Owing to these seemingly marginal hikes in nine straight days, prices have gone up by Rs 2.59 per litre for petrol and Rs 2.82 per litre for diesel. Retail petrol rates have risen by Rs 19.95 per litre since mid-March 2020, after the government raised taxes by a record margin to mop up gains arising from fall in international oil prices. Diesel rates have gone up by Rs 17.66.

Given the middle class sensitivities over what is perceived as a crushing burden in times of pandemic, India, the world's thirdbiggest oil consumer, on Wednesday urged Saudi Arabia and other global oil producers to ease production cuts, saying rising international oil prices are hurting economic recovery and demand. Demand recovery should take "primacy" over oil prices at least for the next few months, Oil Minister Dharmendra Pradhan said.

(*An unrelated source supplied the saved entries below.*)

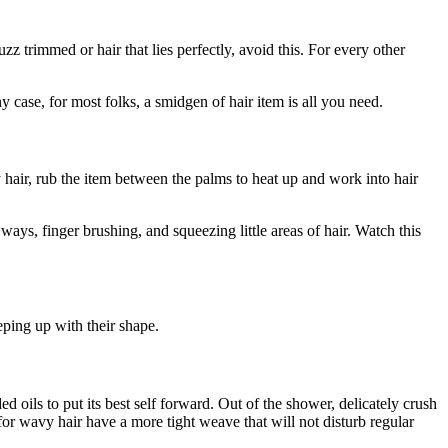
z trimmed or hair that lies perfectly, avoid this. For every other
 case, for most folks, a smidgen of hair item is all you need.
y hair, rub the item between the palms to heat up and work into hair
ays, finger brushing, and squeezing little areas of hair. Watch this
eping up with their shape.
 oils to put its best self forward. Out of the shower, delicately crush
or wavy hair have a more tight weave that will not disturb regular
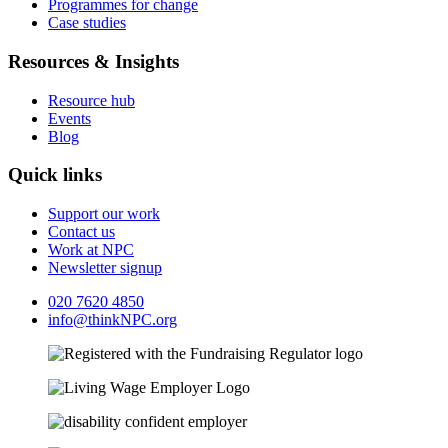
Programmes for change
Case studies
Resources & Insights
Resource hub
Events
Blog
Quick links
Support our work
Contact us
Work at NPC
Newsletter signup
020 7620 4850
info@thinkNPC.org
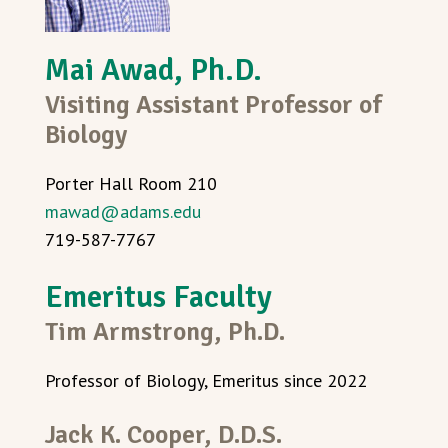
Mai Awad, Ph.D.
Visiting Assistant Professor of
Biology
Porter Hall Room 210
mawad@adams.edu
719-587-7767
Emeritus Faculty
Tim Armstrong, Ph.D.
Professor of Biology, Emeritus since 2022
Jack K. Cooper, D.D.S.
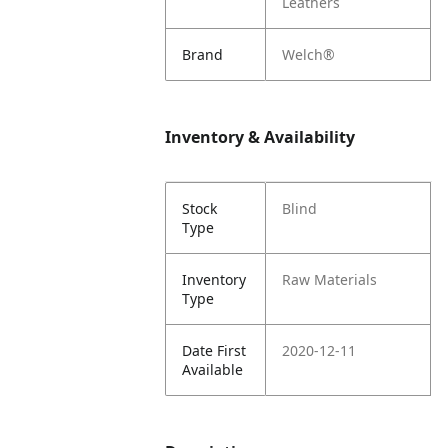
Leathers
Brand
Welch®
Inventory & Availability
Stock
Blind
Type
Inventory
Raw Materials
Type
Date First
2020-12-11
Available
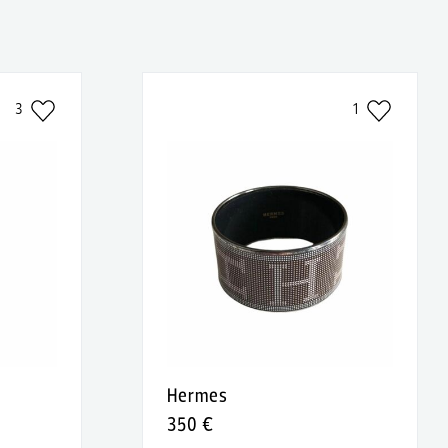
3
1
Hermes
350 €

As petrol sneaked past the ignominious Rs 100 milestone, PM Modi on Wednesday said the middle-class would not have been burdened if the previous governments had focussed on reducing India's energy import dependence. Without referring to the relentless increase in retail fuel prices, which are linked to international rates, he said India imported over 85 per cent of its oil needs in the 2019-20 financial year and 53 per cent of its gas requirement.

"Can a diverse and talented nation like ours be so energy import dependent?" he asked, addressing an online event.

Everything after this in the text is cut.